Nigel has been in the regulated financial services industry for nearly a decade, has previously owned a financial brokerage and has written many times for sites relating to personal finance and trading.
Looking in the rear-view mirror might not necessarily help those looking to navigate the financial markets of the future. But then again, as information goes, back data is as useful a tool as is available. The passage into a new decade provides a timely opportunity to analyse which trends have brought about the greatest profits. There is no reason to suggest the winners of the last decade will be the winners of the next, but there may be some juice left in the now identifiable trends.
Industry site MarketWatch calculates that the S&P 500 index, which includes the 500 US-listed firms with the largest market capitalisation, is over a 10-year period posting a net return of 244%. This includes reinvested dividend and represents an annual compound interest of 13.2%. The years 2009–2019 proved particularly fruitful for equity investors.
The last 10 years have seen equities perform better than the long-term average. Another trend is that the strength has also been concentrated in US stocks. Interestingly the valuation of equities on a traditional price to earnings (p/e) ratio does suggest the outperformance is not all hot air.
The S&P 500 price to earnings ratio was 17.6 in 2010 and whilst that multiple has crept up to approximately 21, it has managed to keep pace with equity prices 10 years later. Corporate earnings have blossomed as the aftershocks of the great financial crisis of 2008 have subsided.
As confidence returned, firms that had rationalised their businesses in the aftermath of 2008–9 reaped the benefits of being leaner and hungrier. Headlines at the start of the decade still mentioned the Greek government debt crisis. By comparison, by 2018 one of the largest brewers in the world, Constellation Brands (NYSE:STZ), was looking to diversify its production by investing $4bn in Canadian cannabis firm Canopy Growth (TSE:WEED). It has been firms such as Constellation Brands, which have demonstrated a dynamic approach that have reaped the most rewards. The chart of performance between 1997–2019 shows the take-off in share price is a relatively recent event.
Constellation Brands (NYSE:STZ) vs S&P 500 index 1997–2019:
Constellation Brands has posted returns of $1,124% over the decade, making it the top performer in the consumer staples sector. A long position of $100 would have therefore been converted into $1,224.
Whilst holders of Constellation Brands stock would be pleased enough with the firm’s performance, over the decade the absolute leader is Netflix (NASDAQ:NFLX), which over the same time gained 386.7%
NETFLIX (NASDAQ:NFLX) vs S&P 500 index 2003–2019:
Netflix gave a hint about its imminent surge prior to 2010. Like Constellation Brands, Netflix, which has been a pioneer of the home streaming service, found success through dynamism and invention. The firm transformed itself from a DVD hire and sales mailing service into a firm with a market cap of $145bn and 148 million paid subscribers.
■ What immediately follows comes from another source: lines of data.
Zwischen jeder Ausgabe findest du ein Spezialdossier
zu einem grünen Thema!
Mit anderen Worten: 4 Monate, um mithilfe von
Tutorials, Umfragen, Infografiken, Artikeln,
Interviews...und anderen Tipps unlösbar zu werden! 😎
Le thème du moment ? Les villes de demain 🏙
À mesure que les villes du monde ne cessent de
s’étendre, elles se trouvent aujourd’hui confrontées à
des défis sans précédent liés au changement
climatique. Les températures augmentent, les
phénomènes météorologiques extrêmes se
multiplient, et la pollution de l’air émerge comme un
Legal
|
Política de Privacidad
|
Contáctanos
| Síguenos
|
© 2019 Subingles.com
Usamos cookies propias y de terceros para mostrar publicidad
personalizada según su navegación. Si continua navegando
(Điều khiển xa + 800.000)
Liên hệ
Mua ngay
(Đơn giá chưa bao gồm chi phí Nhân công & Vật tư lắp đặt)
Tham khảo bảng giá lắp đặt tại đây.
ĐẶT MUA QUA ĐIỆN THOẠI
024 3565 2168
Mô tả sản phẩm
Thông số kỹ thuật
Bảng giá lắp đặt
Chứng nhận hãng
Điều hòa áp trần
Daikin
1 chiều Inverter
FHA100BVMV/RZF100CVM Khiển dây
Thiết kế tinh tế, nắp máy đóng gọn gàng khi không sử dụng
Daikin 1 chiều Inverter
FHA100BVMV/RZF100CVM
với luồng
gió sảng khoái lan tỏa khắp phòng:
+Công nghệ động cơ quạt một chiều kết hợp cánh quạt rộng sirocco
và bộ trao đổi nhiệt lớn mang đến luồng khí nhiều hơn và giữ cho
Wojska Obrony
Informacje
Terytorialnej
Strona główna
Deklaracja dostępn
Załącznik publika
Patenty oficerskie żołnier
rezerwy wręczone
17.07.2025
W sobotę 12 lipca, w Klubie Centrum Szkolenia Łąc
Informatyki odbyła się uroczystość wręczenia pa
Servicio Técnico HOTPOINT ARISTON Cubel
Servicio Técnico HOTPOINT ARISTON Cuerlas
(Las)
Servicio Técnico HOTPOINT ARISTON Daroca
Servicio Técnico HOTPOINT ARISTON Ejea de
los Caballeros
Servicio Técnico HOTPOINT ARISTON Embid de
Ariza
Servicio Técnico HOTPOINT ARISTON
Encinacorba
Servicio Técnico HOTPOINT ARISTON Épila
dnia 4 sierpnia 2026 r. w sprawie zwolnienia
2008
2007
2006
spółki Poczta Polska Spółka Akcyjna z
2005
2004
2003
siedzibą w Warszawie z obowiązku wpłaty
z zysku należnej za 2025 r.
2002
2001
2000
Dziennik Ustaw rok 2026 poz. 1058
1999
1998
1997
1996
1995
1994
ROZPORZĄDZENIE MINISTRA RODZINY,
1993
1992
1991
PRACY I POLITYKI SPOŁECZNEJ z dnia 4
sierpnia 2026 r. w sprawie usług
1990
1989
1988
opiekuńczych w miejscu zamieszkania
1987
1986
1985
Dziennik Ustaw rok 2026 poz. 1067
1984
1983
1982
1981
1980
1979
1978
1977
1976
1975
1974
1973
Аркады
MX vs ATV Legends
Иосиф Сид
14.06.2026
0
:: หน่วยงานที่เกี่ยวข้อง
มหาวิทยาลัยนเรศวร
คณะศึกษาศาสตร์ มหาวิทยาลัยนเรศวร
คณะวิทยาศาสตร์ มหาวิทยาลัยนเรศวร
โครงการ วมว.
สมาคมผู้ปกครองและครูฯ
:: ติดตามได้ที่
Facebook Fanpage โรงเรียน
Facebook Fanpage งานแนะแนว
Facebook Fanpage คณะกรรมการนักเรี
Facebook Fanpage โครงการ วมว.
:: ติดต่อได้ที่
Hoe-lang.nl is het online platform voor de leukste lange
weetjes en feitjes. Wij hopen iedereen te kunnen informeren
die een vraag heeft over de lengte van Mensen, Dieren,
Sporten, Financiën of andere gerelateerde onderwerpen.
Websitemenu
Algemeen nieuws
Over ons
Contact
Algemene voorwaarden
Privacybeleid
The top 10 performers over the decade all posted returns in excess of 1,200%.
Whilst business managers deserve some credit for the rallying equity prices, there are factors outside of their control that have spurred the price rise. Antoine Gara of Forbes.com said:
“The biggest driver of the current prosperity has been the flood of easy capital spurred on by Federal Reserve and the European Central Bank. Interest rates in the U.S. have been near 0% for the better part of the decade and in countries like Switzerland and Japan they have actually turned negative.”
This explanation for the strong equity markets also picks out reasons for certain sectors outperforming:
“With low rates and dividend yields under pressure, growth stocks have led the way on Wall Street — especially for companies with digital, rather than hard assets.”
Low interest rates have also allowed less competitive firms to borrow their way out of difficulties. Counterparty default can be a drag on the bottom line for even the most well-run firms. As well as the direct hit there is the fact that it drives up the cost of borrowing for all. That trend could be about to turn. The inverted yield curve phenomena, which gained substantial media coverage in summer 2019, could signify that particular trend is about to turn.
Hindsight is a wonderful thing unless it acts as a painful reminder of the wrong trading decisions being made. Those that missed out on the 10-year long party are left wondering if there is still time to join in.
Some sectors such as energy, posted sluggish returns over the same time period. The 31% return came during the longest bull market in history and acts as a reminder that things aren’t as easy as they might appear. As the decade draws to a close, Netflix is facing considerable challenges from rivals such as Disney and Amazon, who have entered into the streaming market.
If the geopolitical environment continues its trend towards conditions, and if the firms listed continue to beat analyst expectations at earnings season, then some kind of return can be expected. These are big ‘ifs’ and it would take only a few slip-ups for the narrative to switch to the current growth cycle being in its mature leg.